The latest development in the years-long “Fat Leonard” Navy contract corruption scandal is a guilty plea by an active-duty U.S. Navy commander in connection with his efforts to obstruct a federal criminal investigation of the owner and chief executive officer of a multi-national defense contracting firm headquartered in Singapore.
The plea was entered last week by Bobby Pitts who served as the officer in charge of the Navy’s Fleet Industrial Supply Command (FISC) in Singapore.
This development is the most recent in a string of guilty pleas, indictments and convictions – spanning more than three years – related to alleged fraudulent activities of Glenn Defense Marine Asia (GDMA) and its chief executive, Leonard Glenn “Fat Leonard” Francis. So far, 27 individuals have been charged in connection with the corruption and fraud investigation into GDMA. Of those charged, at least 20 are current or former Navy officials and five are GDMA executives. Several additional cases are pending. Francis’ reputation for corruption and bribery in recent years has led him to be nicknamed “Fat Leonard.” (For background, see The Washington Post article, “The Man Who Seduced the 7th Fleet,” here.)
Bobby Pitts, 48, of Chesapeake, Virginia, pleaded guilty to one count of conspiracy to defraud the U.S. in connection with the NCIS’s investigation of Francis. Pitts is set to be sentenced on December 1, by U.S. Magistrate Judge Bernard Skomal of the Southern District of California, who accepted his plea on August 15, 2017.
According to admissions made as part of his plea agreement, Pitts, as part of his duties in Singapore during the period August 2009 to May 2011, learned that the Naval Criminal Investigative Service (NCIS) and several civilian employees of the Navy were investigating whether Francis was over-billing the Navy on ship husbanding contracts. Pitts had access to internal Navy documents pertaining to investigative steps that the Navy was considering and admitted that he shared this information with Francis, with the intent to impede and obstruct the Navy’s oversight of its contracts with GDMA. On Nov. 23, 2010, for example, Pitts forwarded to a representative of GDMA an internal Navy email discussing FISC’s intention to contact officials with the Royal Thai Navy to determine whether GDMA had been billing the U.S. Navy for services in fact rendered by the Thai government.
In pleading guilty, Pitts admitted, among other things, to working with Francis and other foreign-defense-contractor personnel to help them cover up GDMA’s overcharging practices with respect to providing protection to U.S. Navy forces deployed in the Western Pacific.
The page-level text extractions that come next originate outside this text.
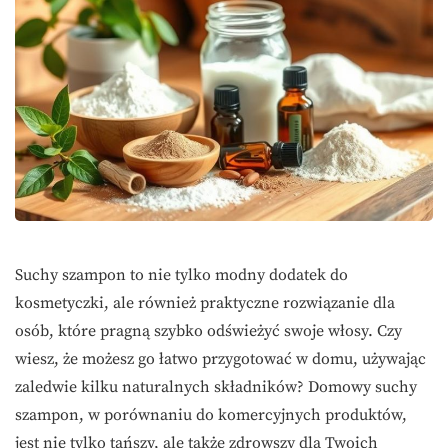
Suchy szampon to nie tylko modny dodatek do
kosmetyczki, ale również praktyczne rozwiązanie dla
osób, które pragną szybko odświeżyć swoje włosy. Czy
wiesz, że możesz go łatwo przygotować w domu, używając
zaledwie kilku naturalnych składników? Domowy suchy
szampon, w porównaniu do komercyjnych produktów,
jest nie tylko tańszy, ale także zdrowszy dla Twoich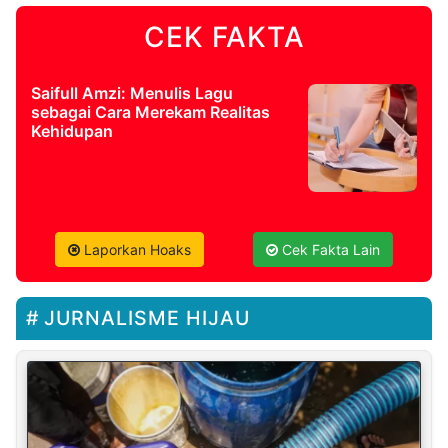
CEK FAKTA
Saifull Amzi: Menulis Lagu
sebagai Cara Merekam Realitas
Kehidupan
Laporkan Hoaks
Cek Fakta Lain
JURNALISME HIJAU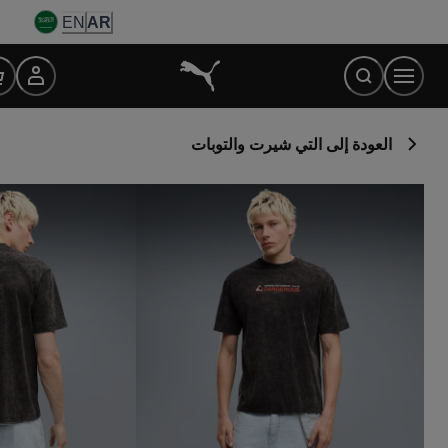
Ski
EN
AR
t
Conten
العودة إلى التي شيرت والتوبات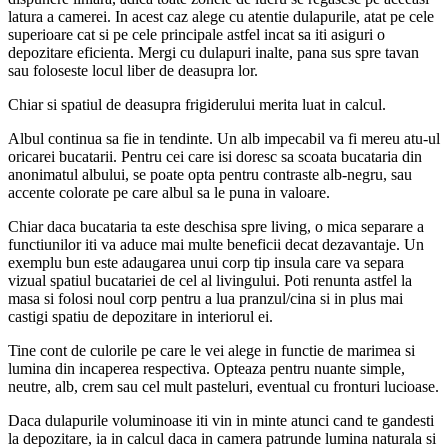
latura a camerei. In acest caz alege cu atentie dulapurile, atat pe cele
superioare cat si pe cele principale astfel incat sa iti asiguri o
depozitare eficienta. Mergi cu dulapuri inalte, pana sus spre tavan
sau foloseste locul liber de deasupra lor.
Chiar si spatiul de deasupra frigiderului merita luat in calcul.
Albul continua sa fie in tendinte. Un alb impecabil va fi mereu atu-ul
oricarei bucatarii. Pentru cei care isi doresc sa scoata bucataria din
anonimatul albului, se poate opta pentru contraste alb-negru, sau
accente colorate pe care albul sa le puna in valoare.
Chiar daca bucataria ta este deschisa spre living, o mica separare a
functiunilor iti va aduce mai multe beneficii decat dezavantaje. Un
exemplu bun este adaugarea unui corp tip insula care va separa
vizual spatiul bucatariei de cel al livingului. Poti renunta astfel la
masa si folosi noul corp pentru a lua pranzul/cina si in plus mai
castigi spatiu de depozitare in interiorul ei.
Tine cont de culorile pe care le vei alege in functie de marimea si
lumina din incaperea respectiva. Opteaza pentru nuante simple,
neutre, alb, crem sau cel mult pasteluri, eventual cu fronturi lucioase.
Daca dulapurile voluminoase iti vin in minte atunci cand te gandesti
la depozitare, ia in calcul daca in camera patrunde lumina naturala si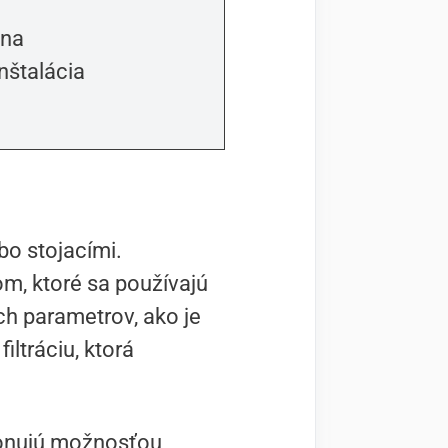
ena
nštalácia
bo stojacími.
m, ktoré sa používajú
ích parametrov, ako je
iltráciu, ktorá
sponujú možnosťou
So far, 18 of 27 defendants charged in the U.S. Navy bribery and fraud scandal have pleaded guilty. All defendants are presumed innocent unless and until convicted beyond a reasonable doubt in a court of law.
The case is being prosecuted by the Fraud Section of the Justice Department’s Criminal Division and Assistant U.S. Attorneys from the Southern District of California.